Closed zhezhenwang closed 2 years ago
hello @zhezhenwang! Assuming none of the other parameters in the function have been altered, you should get the same results unless you specify background = 'genome'
. Is this the case? There, background regions with similar GC composition to foreground are randomly sampled from the genome. You can make it reproducible by setting a seed as shown here https://fmicompbio.github.io/monaLisa/articles/monaLisa.html#vsgenome. The seed is set in the function from the BiocParallel
package. Let me know if you still have problems!
Hi @machlabd Thanks for that prompt reply! Yes, I'm using background = 'genome'. I'm wondering if there is a way to measure the enrichment in a more stable manner. Because I ran through the analysis several times obviously without set.seed and saw very different results. We are expecting to see KLF family show up, and in some cases, the result is full of them
In others, none
So that makes me wonder if I can trust my result or not. I know this is also the case for homer where they use random sequences as background to test against, so probably not an easy problem to solve, but just in case if you have any thoughts on this.
Aside from that, the tool is working great and is easy to implement! Thanks for the hard work!
Hello! Yes, that is an important thing, to have a reasonable set of background regions, and it can indeed result in very different outcomes if the background set is not a good match to the foreground in terms of nucleotide composition. There is unfortunately no single easy answer for this but to try to manually define a reasonable background set. I would try to pay attention to the following:
1) when using background = 'genome'
, do you see a warning message coming up saying that the selected background regions do not match the foreground well in GC composition?
2) Is it possible to limit the random sampling of background to parts of the genome that you think make more sense in terms of nucleotide composition similarity to the foreground set you have? If so, you can specify this in the genome.regions
argument of calcBinnedMotifEnrR
.
3) do some diagnostic plots to look at overall dinucleotide composition differences between foreground and background regions. In monaLisa
we provide the plotBinDiagnostics
function. Since you are using background = 'genome'
you can specify the bins
argument as a factor the same length as the seqs
with two levels: foreground and background. I would compare this plot to the motif enrichments you get. As an example, if the motifs that are enriched are GC rich, and your background regions are GC poor, it is worth making sure your background sequences are similar in GC composition to the foreground and then seeing if GC rich motifs are still enriched after accounting for this.

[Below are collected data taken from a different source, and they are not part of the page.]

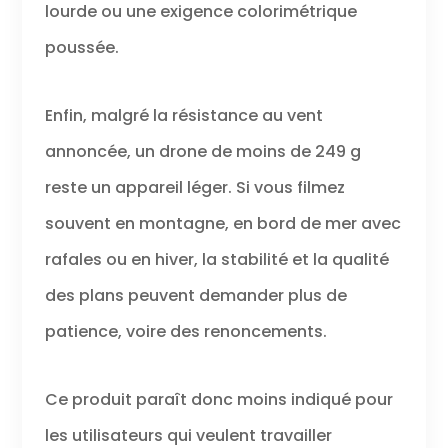
lourde ou une exigence colorimétrique
poussée.
Enfin, malgré la résistance au vent
annoncée, un drone de moins de 249 g
reste un appareil léger. Si vous filmez
souvent en montagne, en bord de mer avec
rafales ou en hiver, la stabilité et la qualité
des plans peuvent demander plus de
patience, voire des renoncements.
Ce produit paraît donc moins indiqué pour
les utilisateurs qui veulent travailler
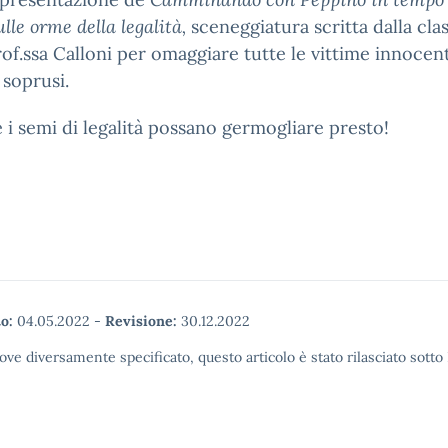
ulle orme della legalità,
sceneggiatura scritta dalla cla
rof.ssa Calloni per omaggiare tutte le vittime innocent
 soprusi.
 i semi di legalità possano germogliare presto!
o:
04.05.2022
-
Revisione:
30.12.2022
ove diversamente specificato, questo articolo è stato rilasciato sott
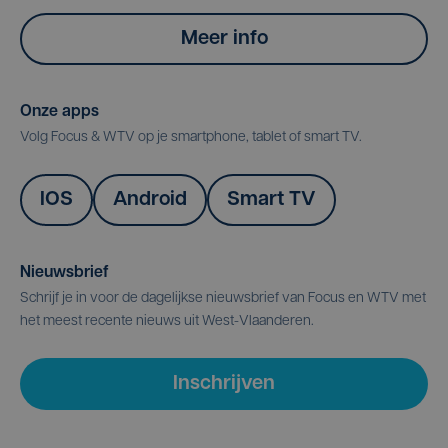
Meer info
Onze apps
Volg Focus & WTV op je smartphone, tablet of smart TV.
IOS
Android
Smart TV
Nieuwsbrief
Schrijf je in voor de dagelijkse nieuwsbrief van Focus en WTV met
het meest recente nieuws uit West-Vlaanderen.
Inschrijven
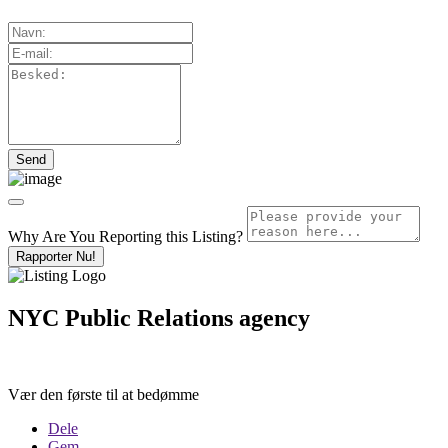
Why Are You Reporting this
Listing?
Rapporter Nu!
NYC Public Relations agency
Vær den første til at bedømme
Dele
Gem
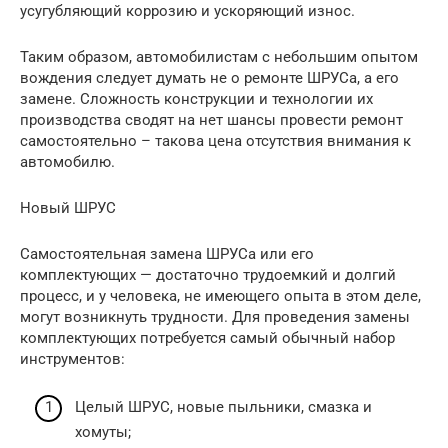
усугубляющий коррозию и ускоряющий износ.
Таким образом, автомобилистам с небольшим опытом
вождения следует думать не о ремонте ШРУСа, а его
замене. Сложность конструкции и технологии их
производства сводят на нет шансы провести ремонт
самостоятельно – такова цена отсутствия внимания к
автомобилю.
Новый ШРУС
Самостоятельная замена ШРУСа или его
комплектующих — достаточно трудоемкий и долгий
процесс, и у человека, не имеющего опыта в этом деле,
могут возникнуть трудности. Для проведения замены
комплектующих потребуется самый обычный набор
инструментов:
Целый ШРУС, новые пыльники, смазка и
хомуты;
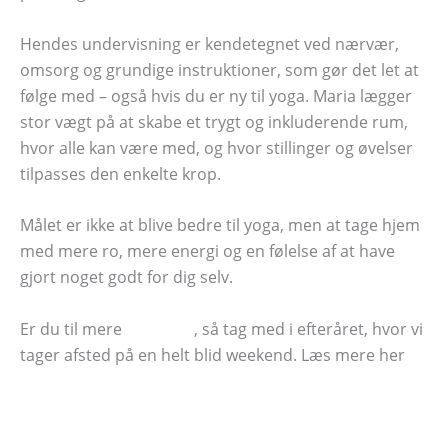
Hendes undervisning er kendetegnet ved nærvær,
omsorg og grundige instruktioner, som gør det let at
følge med – også hvis du er ny til yoga. Maria lægger
stor vægt på at skabe et trygt og inkluderende rum,
hvor alle kan være med, og hvor stillinger og øvelser
tilpasses den enkelte krop.
Målet er ikke at blive bedre til yoga, men at tage hjem
med mere ro, mere energi og en følelse af at have
gjort noget godt for dig selv.
Er du til mere
blid yoga
, så tag med i efteråret, hvor vi
tager afsted på en helt blid weekend. Læs mere her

4) try manually defining background regions using the nullranges
package mentioned here in the vignette https://fmicompbio.github.io/monaLisa/articles/monaLisa.html#vsgenome and use them as a second bin in calcBinnedMotifEnrR
, which will give you more control over the used background.
I hope this helps in some way. I'm glad the tool is helpful for you and thanks for your feedback!
Hi @zhezhenwang, I will close this issue for now. Feel free to re-open it if you have more questions.
Hi, I'm running a motif enrichment analysis against the background, using the code in the vignette and it seems calcBinnedMotifEnrR gets me a different result each time I run it. Is this something to be expected?